Pour l’homme qui se présentait comme le leader qu’Obama n’était soi-disant pas, cet aveu d’impuissance, voire cette revendication de désintérêt, représente le signe que l’ère des grands discours sur la paix prochaine dans le conflit israélo-palestinien est aujourd’hui enterrée. Car ce point de vue n’est pas seulement la parole privée d’un candidat conservateur : il est celui de l’administration Obama et de la plupart des dirigeants et analystes du Proche-Orient. En dépit des exhortations publiques et des professions de foi, l’heure est à la résignation.

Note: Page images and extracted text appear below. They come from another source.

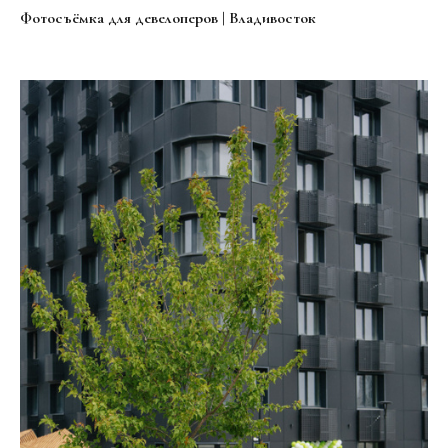
Фотосъёмка для девелоперов | Владивосток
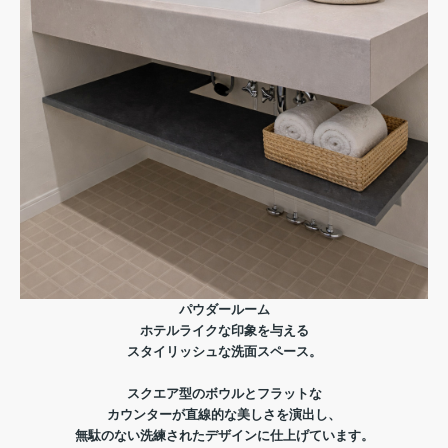
パウダールーム
ホテルライクな印象を与える
スタイリッシュな洗面スペース。
スクエア型のボウルとフラットな
カウンターが直線的な美しさを演出し、
無駄のない洗練されたデザインに仕上げています。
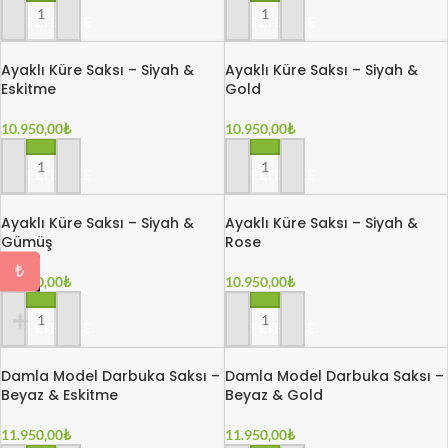
SEPETE EKLE
SEPETE EKLE
Ayaklı Küre Saksı – Siyah &
Ayaklı Küre Saksı – Siyah &
Eskitme
Gold
10.950,00
₺
10.950,00
₺
SEPETE EKLE
SEPETE EKLE
Ayaklı Küre Saksı – Siyah &
Ayaklı Küre Saksı – Siyah &
Gümüş
Rose
₺
10.950,00
₺
10.950,00
₺
SEPETE EKLE
SEPETE EKLE
Damla Model Darbuka Saksı –
Damla Model Darbuka Saksı –
Beyaz & Eskitme
Beyaz & Gold
11.950,00
₺
11.950,00
₺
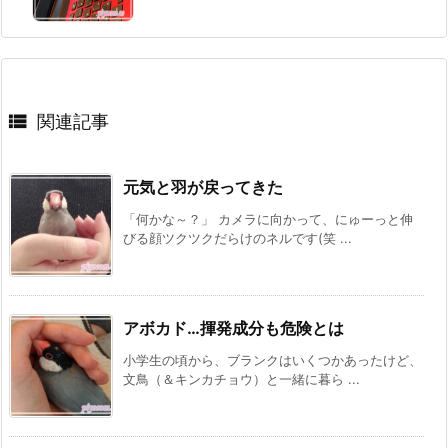

関連記事
元気と羽が戻ってきた
「何かな～？」 カメラに向かって、にゅーっと伸
びる顔ツクツクだらけのネルです(笑 ...
アボカド…揮発成分も危険とは
小学生の頃から、ブランクはいくつかあったけど、
文鳥（＆キンカチョウ）と一緒に暮ら ...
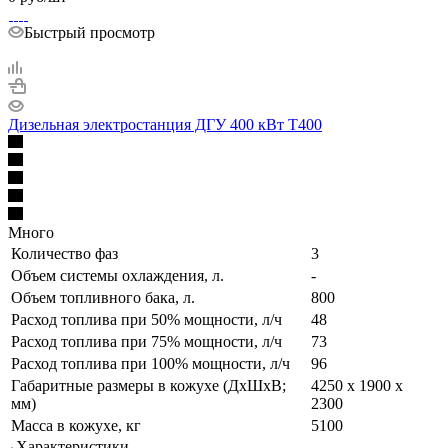
Быстрый просмотр
Дизельная электростанция ДГУ 400 кВт Т400
Много
Количество фаз
3
Объем системы охлаждения, л.
-
Объем топливного бака, л.
800
Расход топлива при 50% мощности, л/ч
48
Расход топлива при 75% мощности, л/ч
73
Расход топлива при 100% мощности, л/ч
96
Габаритные размеры в кожухе (ДхШхВ;
4250 х 1900 х
мм)
2300
Масса в кожухе, кг
5100
Характеристики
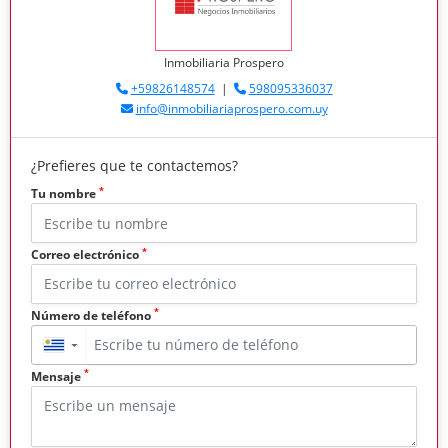
Inmobiliaria Prospero
+59826148574
|
598095336037
info@inmobiliariaprospero.com.uy
¿Prefieres que te contactemos?
*
Tu nombre
*
Correo electrónico
*
Número de teléfono
▼
*
Mensaje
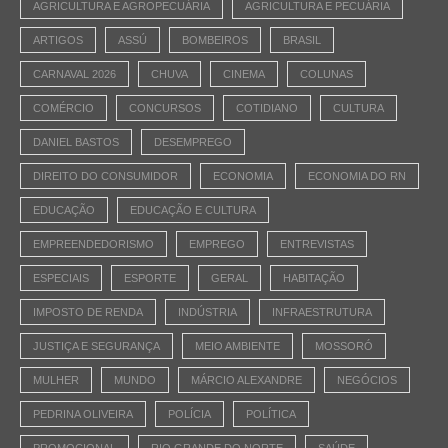
AGRICULTURA E AGROPECUÁRIA
AGRICULTURA E PECUÁRIA
ARTIGOS
ASSÚ
BOMBEIROS
BRASIL
CARNAVAL 2026
CHUVA
CINEMA
COLUNAS
COMÉRCIO
CONCURSOS
COTIDIANO
CULTURA
DANIEL BASTOS
DESEMPREGO
DIREITO DO CONSUMIDOR
ECONOMIA
ECONOMIA DO RN
EDUCAÇÃO
EDUCAÇÃO E CULTURA
EMPREENDEDORISMO
EMPREGO
ENTREVISTAS
ESPECIAIS
ESPORTE
GERAL
HABITAÇÃO
IMPOSTO DE RENDA
INDÚSTRIA
INFRAESTRUTURA
JUSTIÇA E SEGURANÇA
MEIO AMBIENTE
MOSSORÓ
MULHER
MUNDO
MÁRCIO ALEXANDRE
NEGÓCIOS
PEDRINA OLIVEIRA
POLÍCIA
POLÍTICA
PROMOCIONAL
RIO GRANDE DO NORTE
SAÚDE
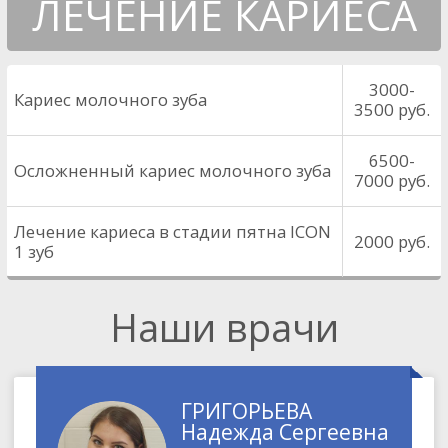
ЛЕЧЕНИЕ КАРИЕСА
3000-
Кариес молочного зуба
3500
руб.
6500-
Осложненный кариес молочного зуба
7000
руб.
Лечение кариеса в стадии пятна ICON
2000
руб.
1 зуб
Наши врачи
ГРИГОРЬЕВА
Надежда Сергеевна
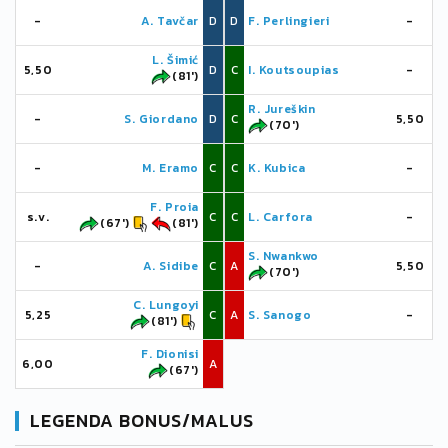
-
A. Tavčar
D
D
F. Perlingieri
-
L. Šimić
5,50
D
C
I. Koutsoupias
-
(81')
R. Jureškin
-
S. Giordano
D
C
5,50
(70')
-
M. Eramo
C
C
K. Kubica
-
F. Proia
s.v.
C
C
L. Carfora
-
(67')
(81')
S. Nwankwo
-
A. Sidibe
C
A
5,50
(70')
C. Lungoyi
5,25
C
A
S. Sanogo
-
(81')
F. Dionisi
6,00
A
(67')
LEGENDA BONUS/MALUS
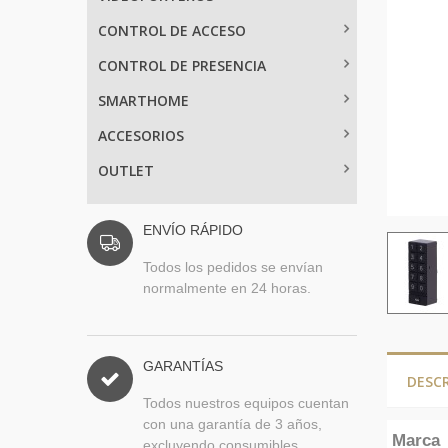
CONTROL DE ACCESO
CONTROL DE PRESENCIA
SMARTHOME
ACCESORIOS
OUTLET
ENVÍO RÁPIDO
Todos los pedidos se envían
normalmente en 24 horas.
GARANTÍAS
DESC
Todos nuestros equipos cuentan
con una garantía de 3 años,
Marca
excluyendo consumibles.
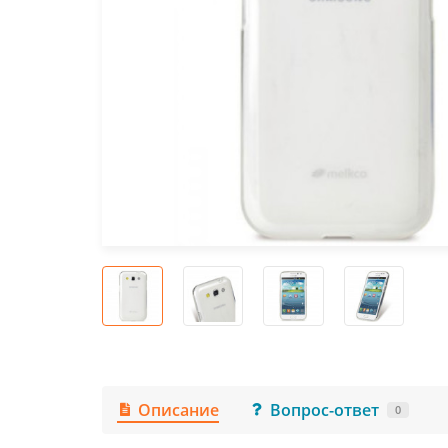
Описание
Вопрос-ответ
0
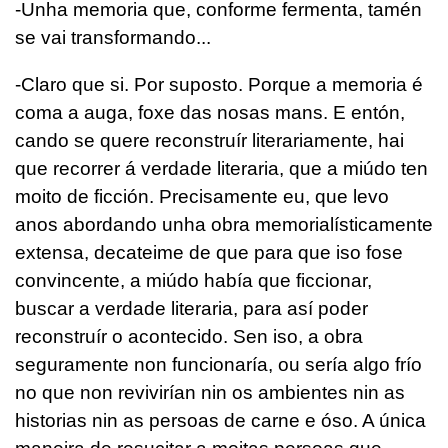
-Unha memoria que, conforme fermenta, tamén
se vai transformando...
-Claro que si. Por suposto. Porque a memoria é
coma a auga, foxe das nosas mans. E entón,
cando se quere reconstruír literariamente, hai
que recorrer á verdade literaria, que a miúdo ten
moito de ficción. Precisamente eu, que levo
anos abordando unha obra memorialísticamente
extensa, decateime de que para que iso fose
convincente, a miúdo había que ficcionar,
buscar a verdade literaria, para así poder
reconstruír o acontecido. Sen iso, a obra
seguramente non funcionaría, ou sería algo frío
no que non revivirían nin os ambientes nin as
historias nin as persoas de carne e óso. A única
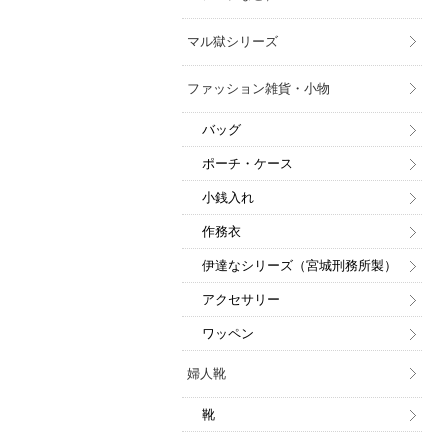
マル獄シリーズ
ファッション雑貨・小物
バッグ
ポーチ・ケース
小銭入れ
作務衣
伊達なシリーズ（宮城刑務所製）
アクセサリー
ワッペン
婦人靴
靴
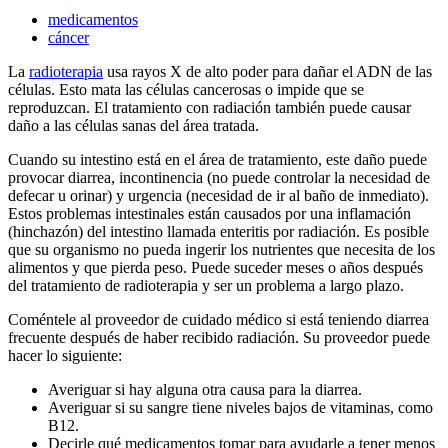
medicamentos
cáncer
La
radioterapia
usa rayos X de alto poder para dañar el ADN de las
células. Esto mata las células cancerosas o impide que se
reproduzcan. El tratamiento con radiación también puede causar
daño a las células sanas del área tratada.
Cuando su intestino está en el área de tratamiento, este daño puede
provocar diarrea, incontinencia (no puede controlar la necesidad de
defecar u orinar) y urgencia (necesidad de ir al baño de inmediato).
Estos problemas intestinales están causados por una inflamación
(hinchazón) del intestino llamada enteritis por radiación. Es posible
que su organismo no pueda ingerir los nutrientes que necesita de los
alimentos y que pierda peso. Puede suceder meses o años después
del tratamiento de radioterapia y ser un problema a largo plazo.
Coméntele al proveedor de cuidado médico si está teniendo diarrea
frecuente después de haber recibido radiación. Su proveedor puede
hacer lo siguiente:
Averiguar si hay alguna otra causa para la diarrea.
Averiguar si su sangre tiene niveles bajos de vitaminas, como
B12.
Decirle qué medicamentos tomar para ayudarle a tener menos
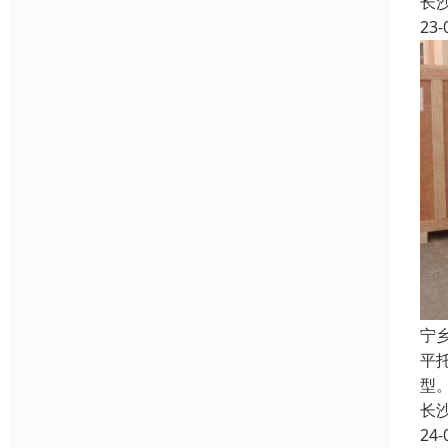
长
23-
宁
平
型
长
24-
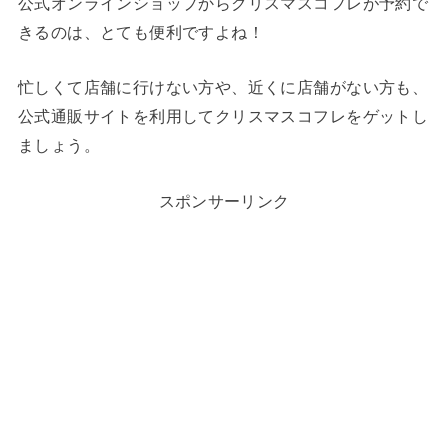
公式オンラインショップからクリスマスコフレが予約で
きるのは、とても便利ですよね！
忙しくて店舗に行けない方や、近くに店舗がない方も、
公式通販サイトを利用してクリスマスコフレをゲットし
ましょう。
スポンサーリンク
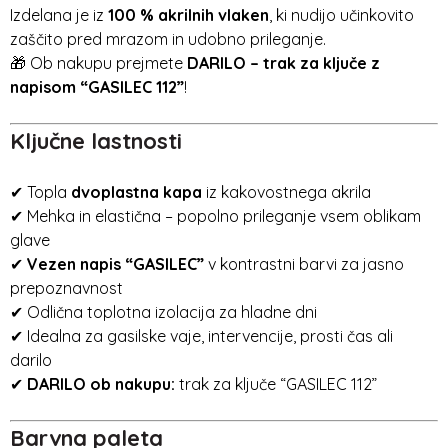
Izdelana je iz
100 % akrilnih vlaken
, ki nudijo učinkovito
zaščito pred mrazom in udobno prileganje.
🎁 Ob nakupu prejmete
DARILO – trak za ključe z
napisom “GASILEC 112”
!
Ključne lastnosti
✔ Topla
dvoplastna kapa
iz kakovostnega akrila
✔ Mehka in elastična – popolno prileganje vsem oblikam
glave
✔
Vezen napis “GASILEC”
v kontrastni barvi za jasno
prepoznavnost
✔ Odlična toplotna izolacija za hladne dni
✔ Idealna za gasilske vaje, intervencije, prosti čas ali
darilo
✔
DARILO ob nakupu:
trak za ključe “GASILEC 112”
Barvna paleta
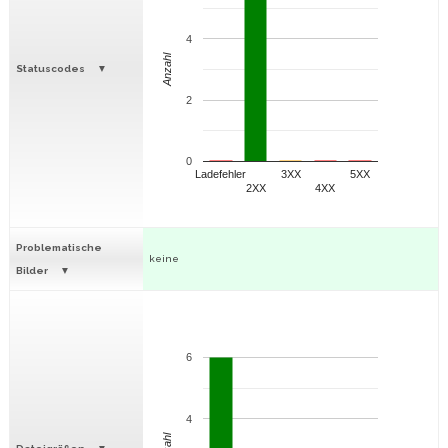
4
Anzahl
Statuscodes
2
0
Ladefehler
3XX
5XX
2XX
4XX
Problematische
keine
Bilder
6
4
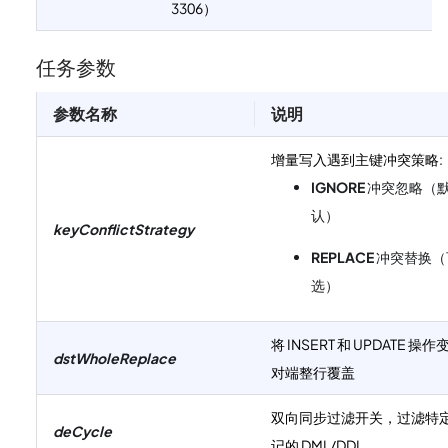
3306）
任务参数
参数名称
说明
增量写入遇到主键冲突策略:
IGNORE
冲突忽略（
认）
keyConflictStrategy
REPLACE
冲突替换（
选）
将 INSERT 和 UPDATE 操作
dstWholeReplace
对端整行覆盖
双向同步过滤开关，过滤特
deCycle
记的 DML/DDL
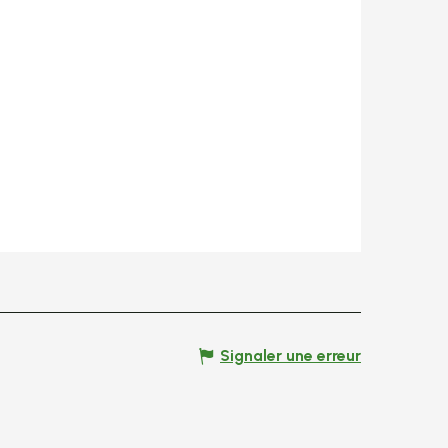
Signaler une erreur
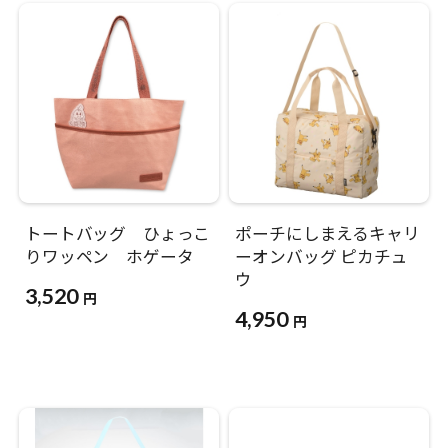
トートバッグ ひょっこ
ポーチにしまえるキャリ
りワッペン ホゲータ
ーオンバッグ ピカチュ
ウ
3,520
円
4,950
円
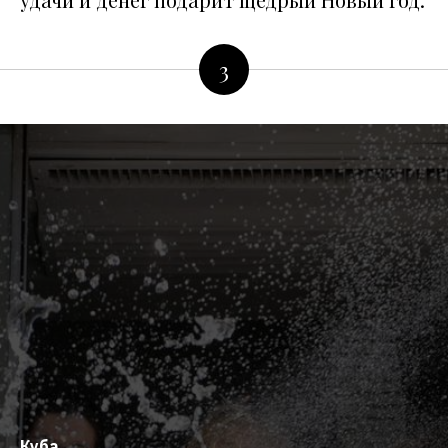
3
Куба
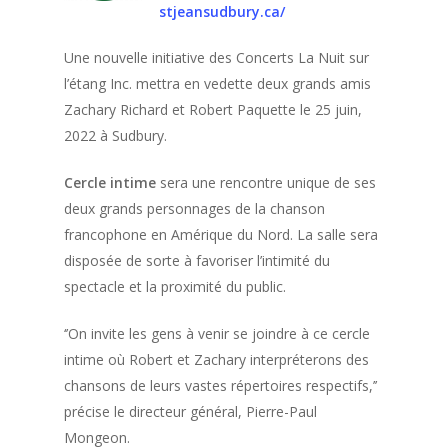
stjeansudbury.ca/
Une nouvelle initiative des Concerts La Nuit sur
l’étang Inc. mettra en vedette deux grands amis
Zachary Richard
et
Robert Paquette
le 25 juin,
2022 à Sudbury.
Cercle intime
sera une rencontre unique de ses
deux grands personnages de la chanson
francophone en Amérique du Nord. La salle sera
disposée de sorte à favoriser l’intimité du
spectacle et la proximité du public.
‘’On invite les gens à venir se joindre à ce cercle
intime où Robert et Zachary interpréterons des
chansons de leurs vastes répertoires respectifs,’’
précise le directeur général, Pierre-Paul
Mongeon.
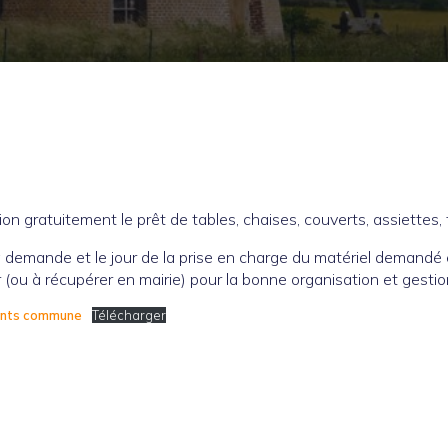
n gratuitement le prêt de tables, chaises, couverts, assiettes, 
a demande et le jour de la prise en charge du matériel demandé e
 (ou à récupérer en mairie) pour la bonne organisation et gestio
tants commune
Télécharger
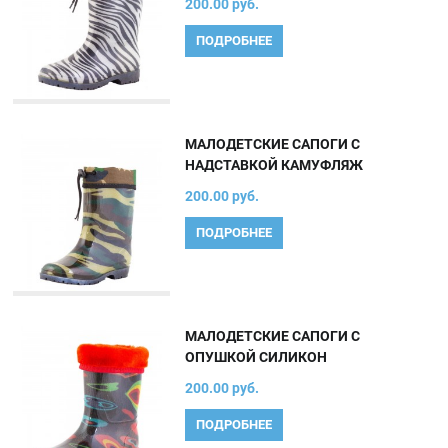
200.00 руб.
ПОДРОБНЕЕ
МАЛОДЕТСКИЕ САПОГИ С
НАДСТАВКОЙ КАМУФЛЯЖ
200.00 руб.
ПОДРОБНЕЕ
МАЛОДЕТСКИЕ САПОГИ С
ОПУШКОЙ СИЛИКОН
200.00 руб.
ПОДРОБНЕЕ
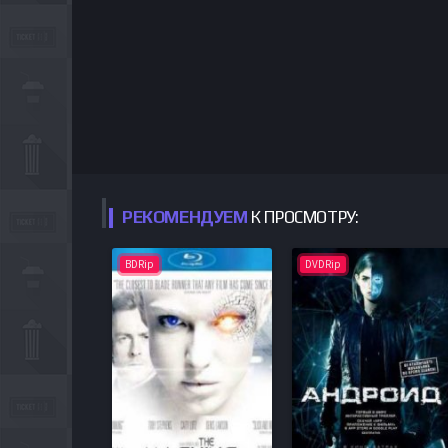
РЕКОМЕНДУЕМ
К ПРОСМОТРУ:
BDRip
DVDRip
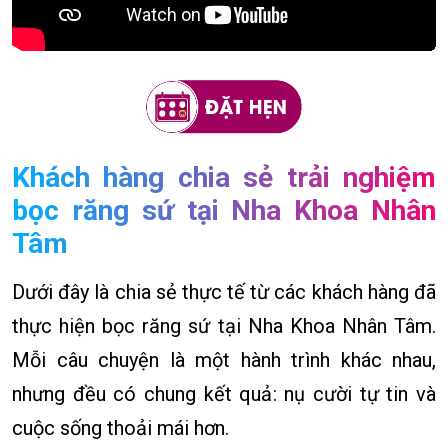
Khách hàng chia sẻ trải nghiệm
bọc răng sứ tại Nha Khoa Nhân
Tâm
Dưới đây là chia sẻ thực tế từ các khách hàng đã
thực hiện bọc răng sứ tại Nha Khoa Nhân Tâm.
Mỗi câu chuyện là một hành trình khác nhau,
nhưng đều có chung kết quả: nụ cười tự tin và
cuộc sống thoải mái hơn.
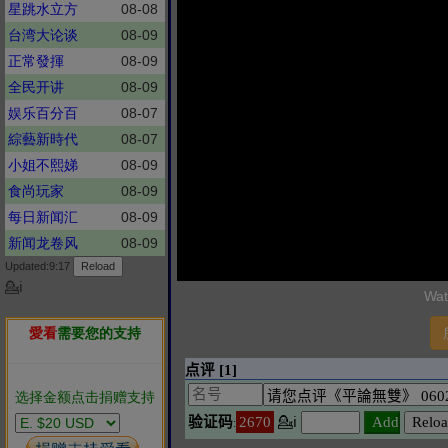
星跳水立方
08-08
台湾大论谈
08-09
正常發揮
08-09
全民开讲
08-09
娱乐百分百
08-07
綜藝新時代
08-07
小姐不熙娣
08-09
食尚玩家
08-09
每日新闻汇
08-09
新闻龙卷风
08-09
Updated:9:17
💁ℹ
Wat
愛看
需要您的支持
选择金额点击捐赠支持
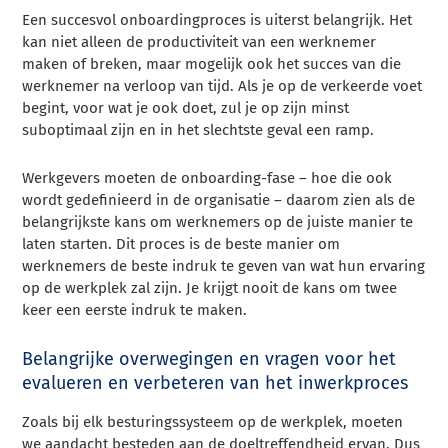
Een succesvol onboardingproces is uiterst belangrijk. Het
kan niet alleen de productiviteit van een werknemer
maken of breken, maar mogelijk ook het succes van die
werknemer na verloop van tijd. Als je op de verkeerde voet
begint, voor wat je ook doet, zul je op zijn minst
suboptimaal zijn en in het slechtste geval een ramp.
Werkgevers moeten de onboarding-fase – hoe die ook
wordt gedefinieerd in de organisatie – daarom zien als de
belangrijkste kans om werknemers op de juiste manier te
laten starten. Dit proces is de beste manier om
werknemers de beste indruk te geven van wat hun ervaring
op de werkplek zal zijn. Je krijgt nooit de kans om twee
keer een eerste indruk te maken.
Belangrijke overwegingen en vragen voor het
evalueren en verbeteren van het inwerkproces
Zoals bij elk besturingssysteem op de werkplek, moeten
we aandacht besteden aan de doeltreffendheid ervan. Dus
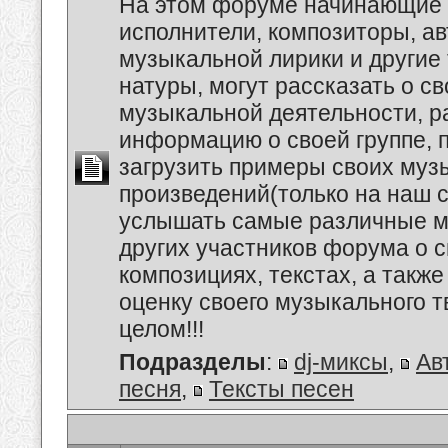
На этом форуме начинающие 
исполнители, композиторы, а
музыкальной лирики и другие
натуры, могут рассказать о с
музыкальной деятельности, р
информацию о своей группе, п
загрузить примеры своих му
произведений(только на наш се
услышать самые различные 
других участников форума о 
композициях, текстах, а также
оценку своего музыкального т
целом!!!
Подразделы
:
dj-миксы
,
Ав
песня
,
Тексты песен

Lorsqu’il est arrivé au pouvoir début 2009, Barack Obama semblait avoir appris des erreurs de ses deux prédécesseurs : ne pas tenter de faire la paix au dernier moment de son mandat, quand on n’a plus de capital politique (façon Clinton), ne pas appuyer trop fortement Israël, qui n’a alors plus d’incitation à faire des concessions (façon Bush), ne pas s’engager plus que ce que l’on est prêt à tenir (les deux). C’était en tout cas ce qu’il disait avoir compris. Ainsi, dès le deuxième jour de son mandat, il nommait l’ancien sénateur George Mitchell pour lui servir d’émissaire dans la région et, très vite, Hillary Clinton au Département d’État comme Joe Biden à la vice-présidence faisaient savoir au premier ministre israélien qu’il fallait appliquer le gel des colonies.
Cependant, tout aussi vite, l’engagement Obama est retombé dans les mêmes impasses qu’auparavant : « navette » improductive de son émissaire, baladé d’un camp à l’autre, intransigeance israélienne accrue (avec l’arrive de Benyamin Netanyahou au pouvoir en mars 2009), poids du lobby israélien à Washington, divisions palestiniennes entre Hamas et Fatah. De plus la situation internationale s’est vite focalisée sur d’autres tensions qui ont fait passer le conflit israélo-palestinien au second plan : le nucléaire iranien, puis les révolutions arabes.
Ces deux derniers « fronts » géopolitiques ont également montré qu’il existe d’autres enjeux au Moyen-Orient, sur lesquels les États-Unis peuvent peser sans que le conflit premier ne s’aggrave. « C’est un peu comme le parent d’un enfant très turbulent, qui découvre qu’en son absence, sa progéniture ne s’est pas assagie, mais n’a pas mis le feu à la maison non plus », ose un diplomate américain en poste en Europe. Les Américains ont également pris note du fait que la question palestinienne n’avait pas du tout été au cœur des révoltes arabes, et que la mort de Ben Laden avait éliminé un outil de propagande, certes hypocrite, mais influent. Quant aux populations israéliennes et palestiniennes en Cisjordanie, elles ont en partie baissé les bras ou se désintéressent des initiatives et impasses diplomatiques.